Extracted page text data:

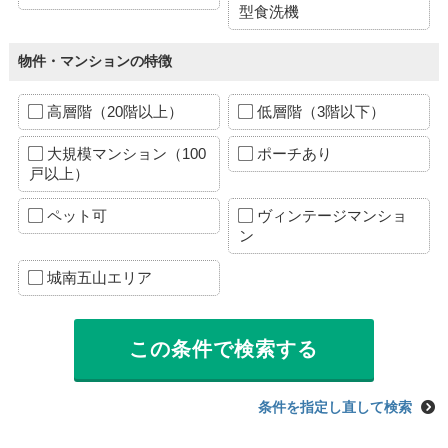
型食洗機
物件・マンションの特徴
高層階（20階以上）
低層階（3階以下）
大規模マンション（100
ポーチあり
戸以上）
ペット可
ヴィンテージマンショ
ン
城南五山エリア
条件を指定し直して検索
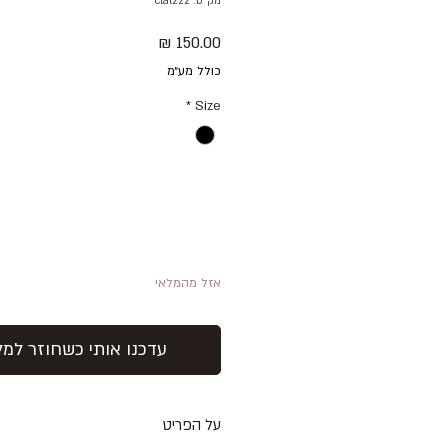
מק"ט: clal222
מחיר
כולל מע״מ
*
Size
אזל מהמלאי
עדכנו אותי כשחוזר למל
על הפריט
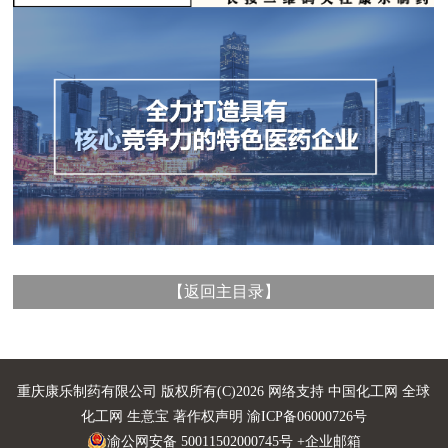
【
返回主目录
】
重庆康乐制药有限公司
版权所有(C)2026 网络支持
中国化工网
全球
化工网
生意宝
著作权声明
渝ICP备06000726号
渝公网安备 50011502000745号
+企业邮箱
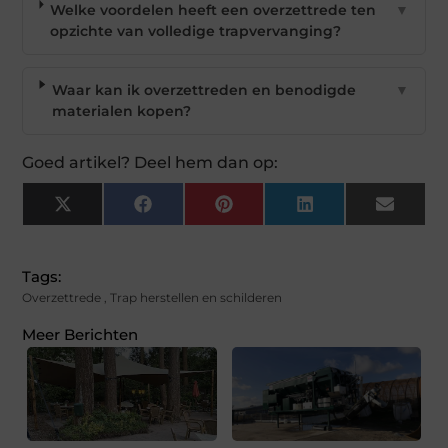
Welke voordelen heeft een overzettrede ten
▼
opzichte van volledige trapvervanging?
Waar kan ik overzettreden en benodigde
▼
materialen kopen?
Goed artikel? Deel hem dan op:
X
Facebook
Pinterest
LinkedIn
Email
(Twitter)
Tags:
Overzettrede
,
Trap herstellen en schilderen
Meer Berichten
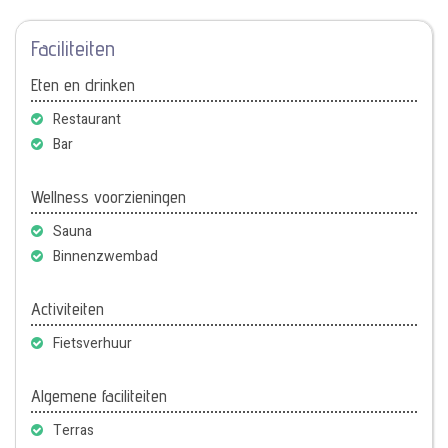
Faciliteiten
Eten en drinken
Restaurant
Bar
Wellness voorzieningen
Sauna
Binnenzwembad
Activiteiten
Fietsverhuur
Algemene faciliteiten
Terras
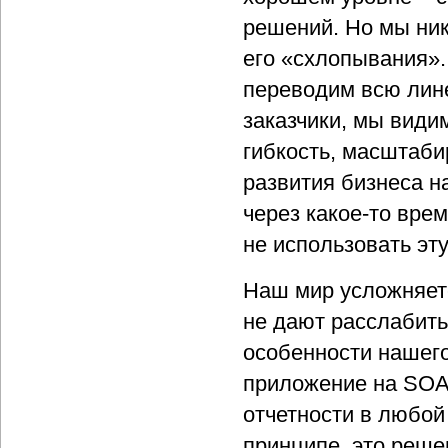
решений. Но мы ник
его «схлопывания».
переводим всю лине
заказчики, мы види
гибкость, масштаби
развития бизнеса н
через какое-то врем
не использовать эт
Наш мир усложняетс
не дают расслабить
особенности нашег
приложение на SOA
отчетности в любой
принципе, это реше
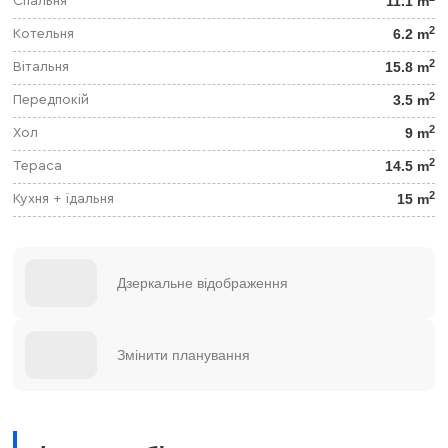
11.1 m
Спальня
2
6.2 m
Котельня
2
15.8 m
Вітальня
2
3.5 m
Передпокій
2
9 m
Хол
2
14.5 m
Тераса
2
15 m
Кухня + їдальня
Дзеркальне відображення
Змінити планування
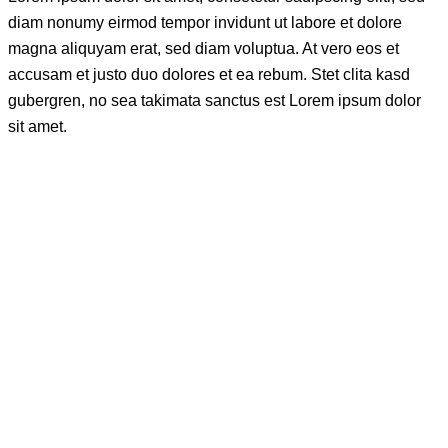
diam nonumy eirmod tempor invidunt ut labore et dolore
magna aliquyam erat, sed diam voluptua. At vero eos et
accusam et justo duo dolores et ea rebum. Stet clita kasd
gubergren, no sea takimata sanctus est Lorem ipsum dolor
sit amet.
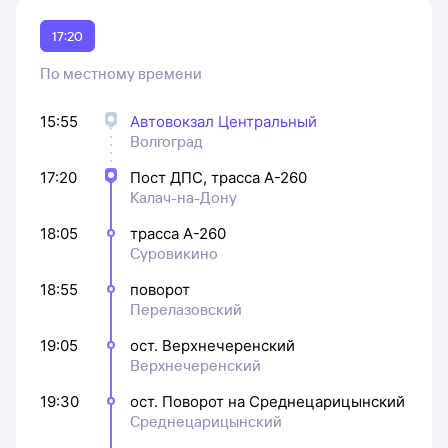
17:20
По местному времени
15:55
Автовокзал Центральный
Волгоград
17:20
Пост ДПС, трасса А-260
Калач-на-Дону
18:05
трасса А-260
Суровикино
18:55
поворот
Перелазовский
19:05
ост. Верхнечеренский
Верхнечеренский
19:30
ост. Поворот на Среднецарицынский
Среднецарицынский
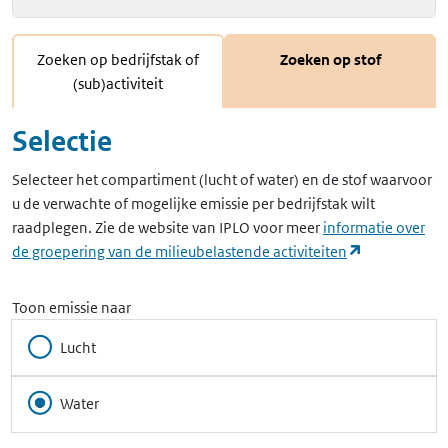
Zoeken op bedrijfstak of
Zoeken op stof
(sub)activiteit
Selectie
Selecteer het compartiment (lucht of water) en de stof waarvoor
u de verwachte of mogelijke emissie per bedrijfstak wilt
raadplegen. Zie de website van IPLO voor meer
informatie over
(opent in ee
de groepering van de milieubelastende activiteiten
Toon emissie naar
Lucht
Water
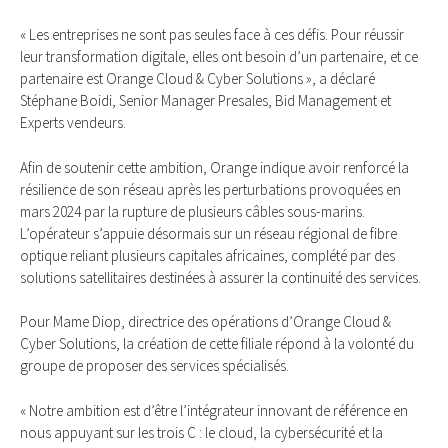
« Les entreprises ne sont pas seules face à ces défis. Pour réussir
leur transformation digitale, elles ont besoin d’un partenaire, et ce
partenaire est Orange Cloud & Cyber Solutions », a déclaré
Stéphane Boidi, Senior Manager Presales, Bid Management et
Experts vendeurs.
Afin de soutenir cette ambition, Orange indique avoir renforcé la
résilience de son réseau après les perturbations provoquées en
mars 2024 par la rupture de plusieurs câbles sous-marins.
L’opérateur s’appuie désormais sur un réseau régional de fibre
optique reliant plusieurs capitales africaines, complété par des
solutions satellitaires destinées à assurer la continuité des services.
Pour Mame Diop, directrice des opérations d’Orange Cloud &
Cyber Solutions, la création de cette filiale répond à la volonté du
groupe de proposer des services spécialisés.
« Notre ambition est d’être l’intégrateur innovant de référence en
nous appuyant sur les trois C : le cloud, la cybersécurité et la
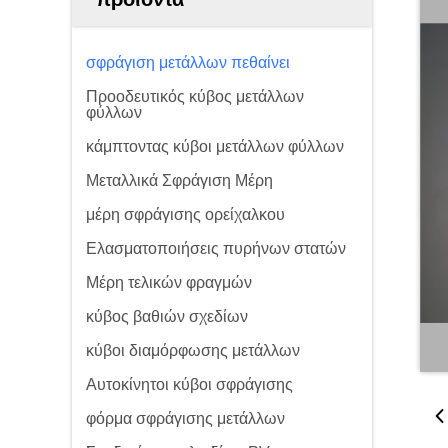
σφράγιση μετάλλων πεθαίνει
Προοδευτικός κύβος μετάλλων
φύλλων
κάμπτοντας κύβοι μετάλλων φύλλων
Μεταλλικά Σφράγιση Μέρη
μέρη σφράγισης ορείχαλκου
Ελασματοποιήσεις πυρήνων στατών
Μέρη τελικών φραγμών
κύβος βαθιών σχεδίων
κύβοι διαμόρφωσης μετάλλων
Αυτοκίνητοι κύβοι σφράγισης
φόρμα σφράγισης μετάλλων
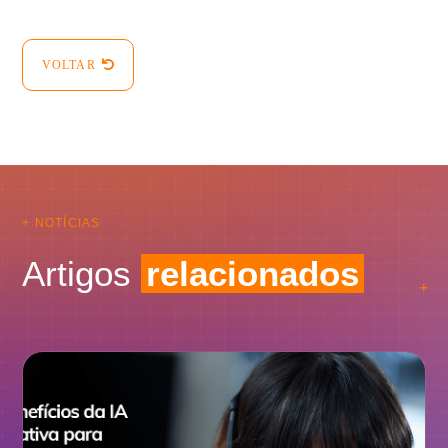
VOLTAR
+ NOTÍCIAS
Artigos
relacionados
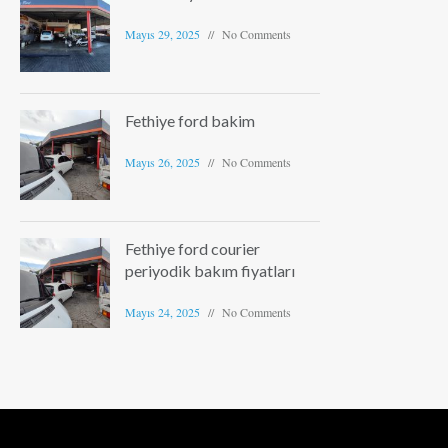
Mayıs 29, 2025
No Comments
Fethiye ford bakim
Mayıs 26, 2025
No Comments
Fethiye ford courier
periyodik bakım fiyatları
Mayıs 24, 2025
No Comments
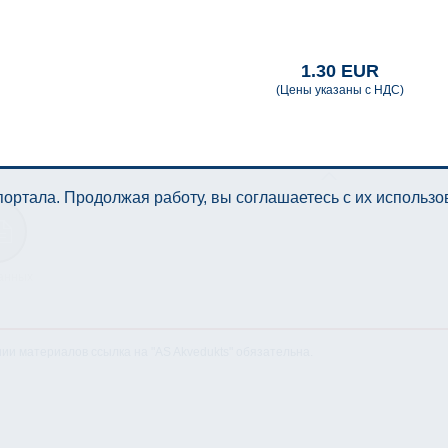
1.30 EUR
(Цены указаны с НДС)
ортала. Продолжая работу, вы соглашаетесь с их использ
анных
нии материалов ссылка на "AS Akvedukts" обязательна.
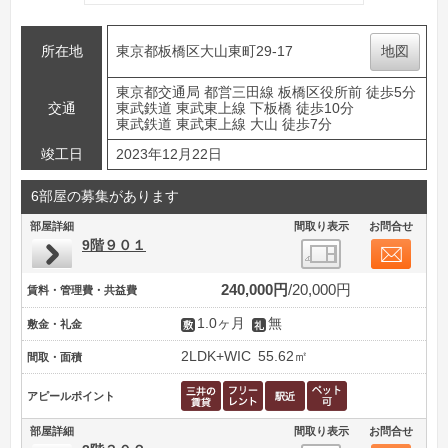
所在地
東京都板橋区大山東町29-17
地図
東京都交通局 都営三田線 板橋区役所前 徒歩5分
交通
東武鉄道 東武東上線 下板橋 徒歩10分
東武鉄道 東武東上線 大山 徒歩7分
竣工日
2023年12月22日
6部屋の募集があります
部屋詳細
間取り表示
お問合せ
9階９０１
240,000円
20,000円
賃料・管理費・共益費
1.0ヶ月
無
敷金・礼金
2LDK+WIC
55.62㎡
間取・面積
アピールポイント
部屋詳細
間取り表示
お問合せ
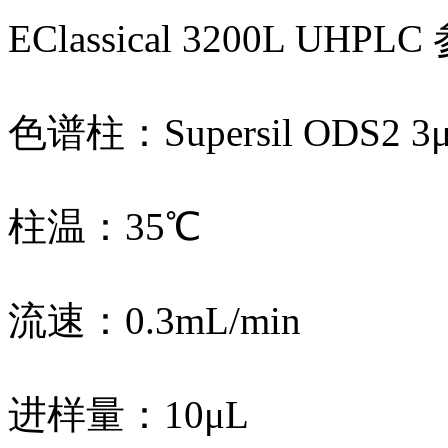
EClassical 3200L UHPL
色谱柱：Supersil ODS2 3μ
柱温：35℃
流速：0.3mL/min
进样量：10μL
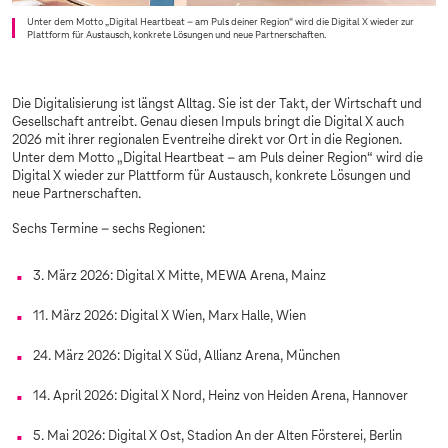
Unter dem Motto „Digital Heartbeat – am Puls deiner Region“ wird die Digital X wieder zur
Plattform für Austausch, konkrete Lösungen und neue Partnerschaften.
Die Digitalisierung ist längst Alltag. Sie ist der Takt, der Wirtschaft und
Gesellschaft antreibt. Genau diesen Impuls bringt die Digital X auch
2026 mit ihrer regionalen Eventreihe direkt vor Ort in die Regionen.
Unter dem Motto „Digital Heartbeat – am Puls deiner Region“ wird die
Digital X wieder zur Plattform für Austausch, konkrete Lösungen und
neue Partnerschaften.
Sechs Termine – sechs Regionen:
3. März 2026: Digital X Mitte, MEWA Arena, Mainz
11. März 2026: Digital X Wien, Marx Halle, Wien
24. März 2026: Digital X Süd, Allianz Arena, München
14. April 2026: Digital X Nord, Heinz von Heiden Arena, Hannover
5. Mai 2026: Digital X Ost, Stadion An der Alten Försterei, Berlin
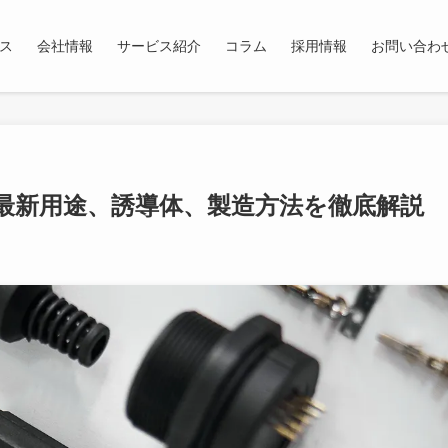
ス
会社情報
サービス紹介
コラム
採用情報
お問い合わ
最新用途、誘導体、製造方法を徹底解説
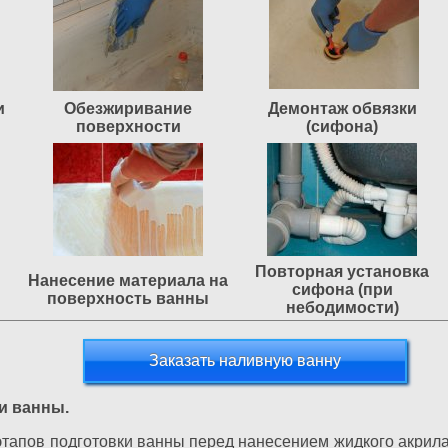
и
Обезжиривание
Демонтаж обвязки
поверхности
(сифона)
Повторная установка
Нанесение материала на
сифона (при
поверхность ванны
небодимости)
Заказать наливную ванну
и ванны.
тапов подготовки ванны перед нанесением жидкого акрила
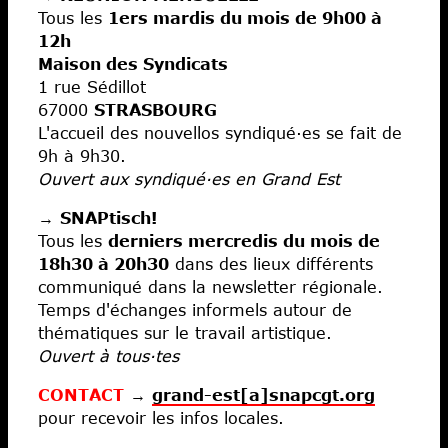
Tous les
1ers mardis du mois de 9h00 à
12h
Maison des Syndicats
1 rue Sédillot
67000
STRASBOURG
L'accueil des nouvellos syndiqué·es se fait de
9h à 9h30.
Ouvert aux syndiqué·es en Grand Est
→
SNAPtisch!
Tous les
derniers mercredis du mois de
18h30 à 20h30
dans des lieux différents
communiqué dans la newsletter régionale.
Temps d'échanges informels autour de
thématiques sur le travail artistique.
Ouvert à tous·tes
CONTACT
→
grand-est[a]snapcgt.org
pour recevoir les infos locales.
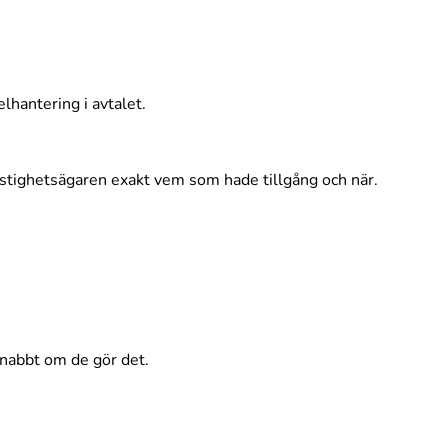
lhantering i avtalet.
fastighetsägaren exakt vem som hade tillgång och när.
 snabbt om de gör det.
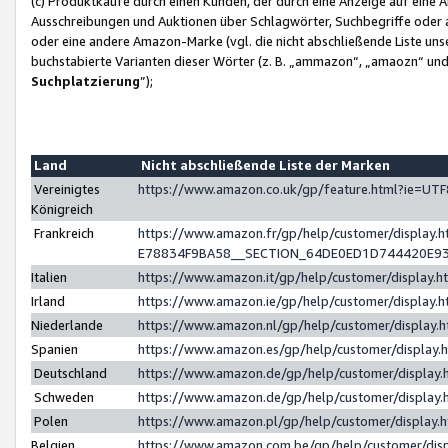
(c) Produktkäufe durch einen Kunden, der durch eine Anzeige auf eine 
Ausschreibungen und Auktionen über Schlagwörter, Suchbegriffe oder 
oder eine andere Amazon-Marke (vgl. die nicht abschließende Liste un
buchstabierte Varianten dieser Wörter (z. B. „ammazon“, „amaozn“ und „
Suchplatzierung
”);
Land
Nicht abschließende Liste der Marken
Vereinigtes
https://www.amazon.co.uk/gp/feature.html?ie=U
Königreich
Frankreich
https://www.amazon.fr/gp/help/customer/displa
E78834F9BA58__SECTION_64DE0ED1D744420E9
Italien
https://www.amazon.it/gp/help/customer/display
Irland
https://www.amazon.ie/gp/help/customer/displa
Niederlande
https://www.amazon.nl/gp/help/customer/display
Spanien
https://www.amazon.es/gp/help/customer/display
Deutschland
https://www.amazon.de/gp/help/customer/displa
Schweden
https://www.amazon.de/gp/help/customer/displa
Polen
https://www.amazon.pl/gp/help/customer/display
Belgien
https://www.amazon.com.be/gp/help/customer/d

* [DIRECTIONS] Scan the records for the word "μετάλλων", and copy each line where it is found.

* [RESPONSE AREA]
σφράγιση μετάλλων πεθαίνει
Προοδευτικός κύβος μετάλλων
κάμπτοντας κύβοι μετάλλων φύλλων
κύβοι διαμόρφωσης μετάλλων
φόρμα σφράγισης μετάλλων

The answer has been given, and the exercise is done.